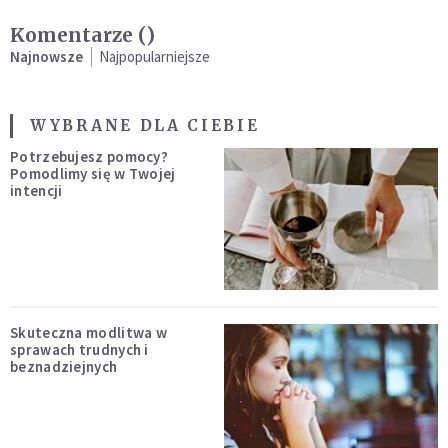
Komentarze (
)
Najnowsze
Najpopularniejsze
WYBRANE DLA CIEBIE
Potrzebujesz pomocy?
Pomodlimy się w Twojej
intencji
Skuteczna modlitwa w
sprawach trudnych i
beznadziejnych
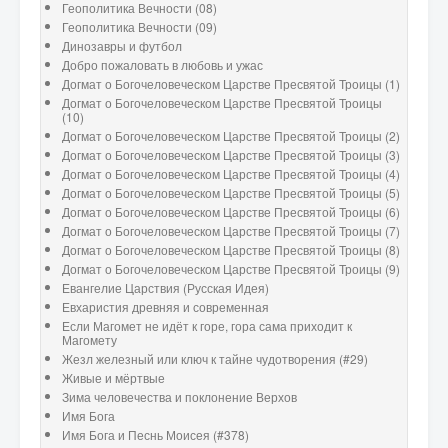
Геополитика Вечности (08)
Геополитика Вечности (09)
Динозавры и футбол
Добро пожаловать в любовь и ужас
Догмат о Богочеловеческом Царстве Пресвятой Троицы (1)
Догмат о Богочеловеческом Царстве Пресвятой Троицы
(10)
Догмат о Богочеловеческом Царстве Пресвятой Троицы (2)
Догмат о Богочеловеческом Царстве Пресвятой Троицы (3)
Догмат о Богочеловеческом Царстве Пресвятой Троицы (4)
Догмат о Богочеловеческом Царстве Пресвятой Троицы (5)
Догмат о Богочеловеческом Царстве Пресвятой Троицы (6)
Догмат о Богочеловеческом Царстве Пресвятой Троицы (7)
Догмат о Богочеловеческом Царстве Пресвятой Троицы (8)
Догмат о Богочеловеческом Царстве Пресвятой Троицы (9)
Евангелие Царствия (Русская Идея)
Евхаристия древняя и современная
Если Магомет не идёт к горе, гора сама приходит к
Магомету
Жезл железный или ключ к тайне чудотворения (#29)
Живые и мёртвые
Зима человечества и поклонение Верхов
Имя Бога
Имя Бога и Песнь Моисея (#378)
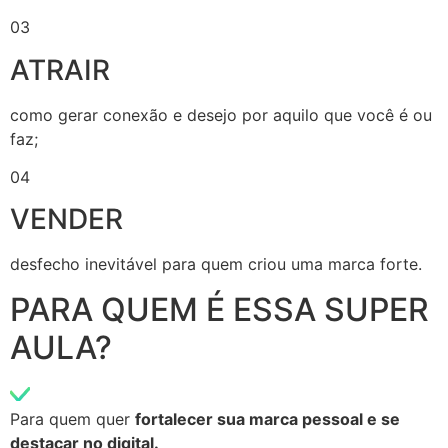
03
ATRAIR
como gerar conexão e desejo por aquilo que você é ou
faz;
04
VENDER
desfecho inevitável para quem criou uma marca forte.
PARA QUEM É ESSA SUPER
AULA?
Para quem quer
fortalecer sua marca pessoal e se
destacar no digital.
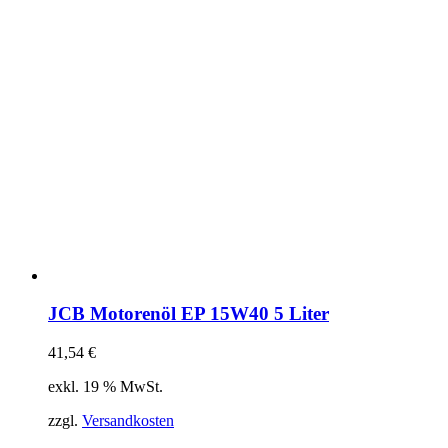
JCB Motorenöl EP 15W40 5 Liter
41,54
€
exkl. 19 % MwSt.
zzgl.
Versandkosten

------

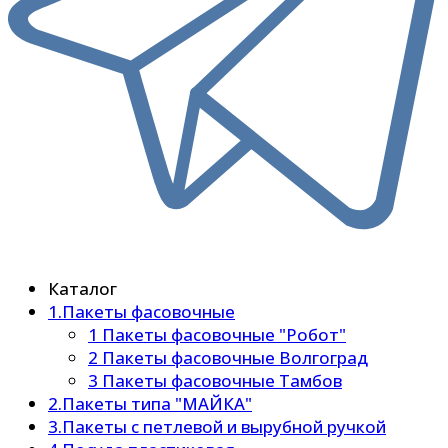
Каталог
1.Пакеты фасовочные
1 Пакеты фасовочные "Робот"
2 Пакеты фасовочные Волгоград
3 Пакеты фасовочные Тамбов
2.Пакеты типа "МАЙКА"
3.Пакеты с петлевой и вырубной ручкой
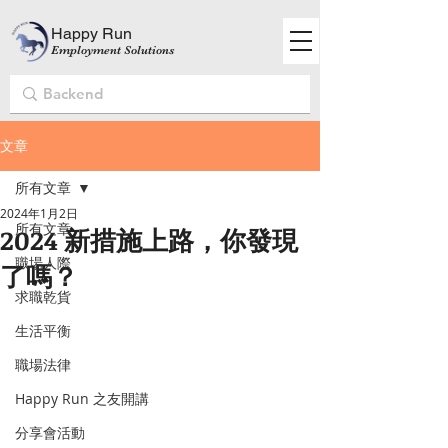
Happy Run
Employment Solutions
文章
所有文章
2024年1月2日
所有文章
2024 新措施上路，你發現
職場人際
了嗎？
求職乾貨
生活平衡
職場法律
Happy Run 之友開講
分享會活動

------

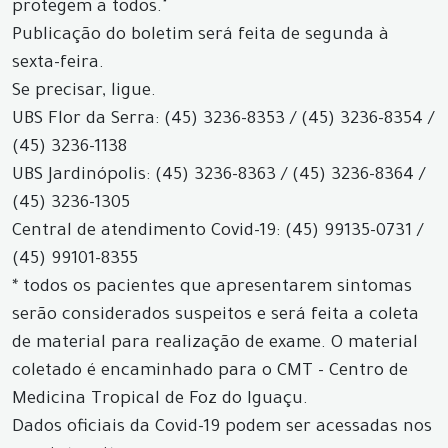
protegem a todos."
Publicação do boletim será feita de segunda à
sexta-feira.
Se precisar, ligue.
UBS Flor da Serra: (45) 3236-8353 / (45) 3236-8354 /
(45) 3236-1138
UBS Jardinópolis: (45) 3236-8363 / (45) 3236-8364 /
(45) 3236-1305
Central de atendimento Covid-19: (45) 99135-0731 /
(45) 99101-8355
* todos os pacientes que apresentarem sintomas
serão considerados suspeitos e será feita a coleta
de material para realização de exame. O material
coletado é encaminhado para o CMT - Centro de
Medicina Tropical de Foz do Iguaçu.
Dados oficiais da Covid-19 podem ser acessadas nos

------

Exercise prompt =>
When you reach the line with "WYBRANE DLA CIEBIE" in the records above, start writing out each line exactly, and stop after the line with "Догмат о Богочеловеческом Царстве Пресвятой Троицы (8)". Pictures stay out.

Result for this task =>
WYBRANE DLA CIEBIE
Potrzebujesz pomocy?
Pomodlimy się w Twojej
intencji
Skuteczna modlitwa w
sprawach trudnych i
beznadziejnych
Геополитика Вечности (08)
Геополитика Вечности (09)
Динозавры и футбол
Добро пожаловать в любовь и ужас
Догмат о Богочеловеческом Царстве Пресвятой Троицы (1)
Догмат о Богочеловеческом Царстве Пресвятой Троицы
(10)
Догмат о Богочеловеческом Царстве Пресвятой Троицы (2)
Догмат о Богочеловеческом Царстве Пресвятой Троицы (3)
Догмат о Богочеловеческом Царстве Пресвятой Троицы (4)
Догмат о Богочеловеческом Царстве Пресвятой Троицы (5)
Догмат о Богочеловеческом Царстве Пресвятой Троицы (6)
Догмат о Богочеловеческом Царстве Пресвятой Троицы (7)
Догмат о Богочеловеческом Царстве Пресвятой Троицы (8)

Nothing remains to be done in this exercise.